FIG. 8 depicts a scheme for a rabbit acute capsaicin study. Rabbits were dosed 4 times per eye over the day with 20 mg/mL CT2000. After the last dose of CT2000, the rabbits were challenged with capsaicin and paw wipes counted at 15 mins and 60 minutes.

FIG. 9 depicts that in the study performed with 20 mg/mL CT2000, CT2000 was able to reduce ocular pain within 15 mins of administration of capsaicin and continued to show efficacy through 60 minutes following a days (QID) administration.

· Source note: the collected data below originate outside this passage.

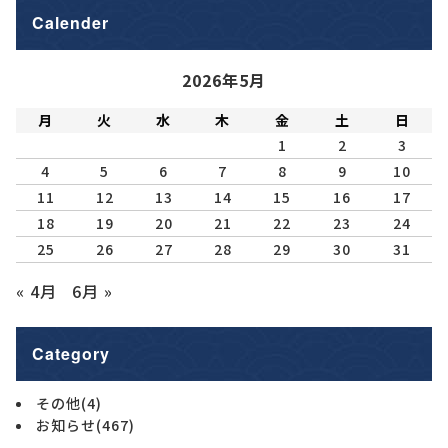
Calender
2026年5月
月
火
水
木
金
土
日
1
2
3
4
5
6
7
8
9
10
11
12
13
14
15
16
17
18
19
20
21
22
23
24
25
26
27
28
29
30
31
« 4月
6月 »
Category
その他
(4)
お知らせ
(467)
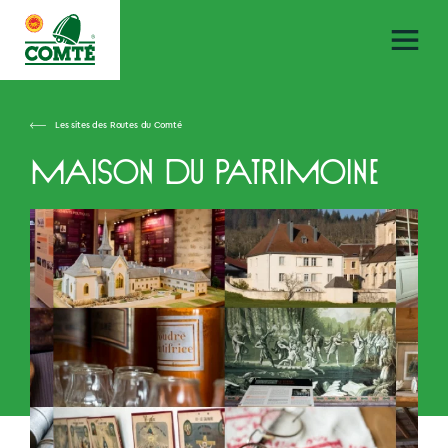
Les sites des Routes du Comté
Maison du Patrimoine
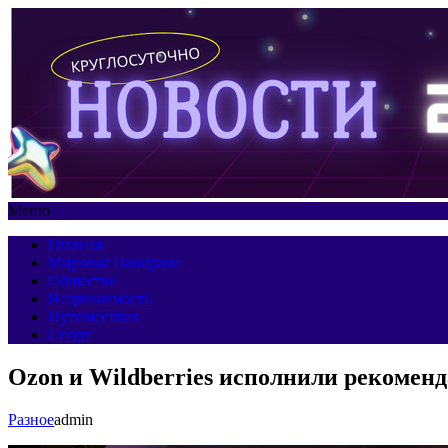
Меню
Главная
Мировая Панорама
Общество
Недвижимость
Путешествия
Спорт
Ozon и Wildberries исполнили рекомен
Разное
admin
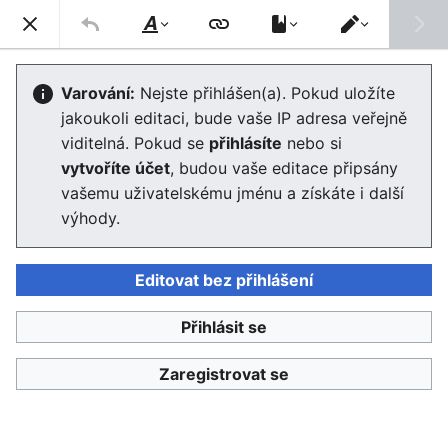
Enviwiki
Hled
Styl
Přepnout
textu
editor
Globální veřejný statek
Varování:
Nejste přihlášen(a). Pokud uložíte
jakoukoli editaci, bude vaše IP adresa veřejně
Editor se nyní načte. Pokud tuto zprávu stále vidíte po
viditelná. Pokud se
přihlásíte
nebo si
několika sekundách, prosím
obnovte stránku
.
vytvoříte účet
, budou vaše editace připsány
vašemu uživatelskému jménu a získáte i další
výhody.
Editovat bez přihlášení
Enviwiki
Přihlásit se
Ochrana osobních údajů
Klasické
Zaregistrovat se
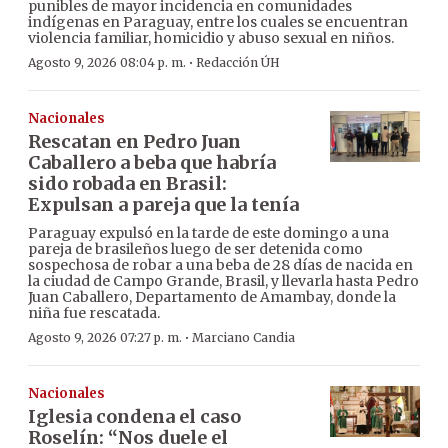
punibles de mayor incidencia en comunidades
indígenas en Paraguay, entre los cuales se encuentran
violencia familiar, homicidio y abuso sexual en niños.
·
Agosto 9, 2026 08:04 p. m.
Redacción ÚH
Nacionales
Rescatan en Pedro Juan
Caballero a beba que habría
sido robada en Brasil:
Expulsan a pareja que la tenía
Paraguay expulsó en la tarde de este domingo a una
pareja de brasileños luego de ser detenida como
sospechosa de robar a una beba de 28 días de nacida en
la ciudad de Campo Grande, Brasil, y llevarla hasta Pedro
Juan Caballero, Departamento de Amambay, donde la
niña fue rescatada.
·
Agosto 9, 2026 07:27 p. m.
Marciano Candia
Nacionales
Iglesia condena el caso
Roselín: “Nos duele el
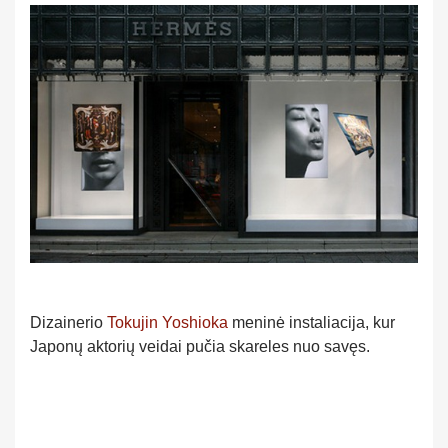
Dizainerio
Tokujin Yoshioka
meninė instaliacija, kur
Japonų aktorių veidai pučia skareles nuo savęs.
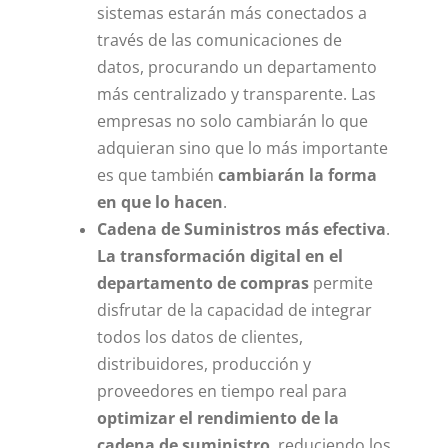
sistemas estarán más conectados a
través de las comunicaciones de
datos, procurando un departamento
más centralizado y transparente. Las
empresas no solo cambiarán lo que
adquieran sino que lo más importante
es que también
cambiarán la forma
en que lo hacen
.
Cadena de Suministros más efectiva
.
La
transformación digital en el
departamento de compras
permite
disfrutar de la capacidad de integrar
todos los datos de clientes,
distribuidores, producción y
proveedores en tiempo real para
optimizar el rendimiento de la
cadena de suministro
, reduciendo los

Example 9: Ophthalmic In Situ Gel Formulations

TABLE 16
Ophthalmic In Situ Gel Formulations

F1	50 mg/mL CC8464, 22.5% Poloxamer 407, 2.1% Poloxamer 188, 0.5% HPMC in WFI
F2	50 mg/mL CC8464, 21.0% Poloxamer 407, 1.9% Poloxamer 188, 0.5% HPMC, 0.9% NaCl in WFI

FIG. 11 shows the in-situ gel formulations F1 and F2 and their delivery through the sclera. The data were similar for the cornea but much lower due to the difference in tissue mass between sclera (large) and cornea (small).

FIG. 12 shows retention of the drug at 3 hours after a single administration in cornea and sclera.

While certain features of the invention have been illustrated and described herein, many modifications, substitutions, changes, and equivalents will now occur to those of ordinary skill in the art. It is, therefore, to be understood that the appended claims are intended to cover all such modifications and changes as fall within the true spirit of the invention.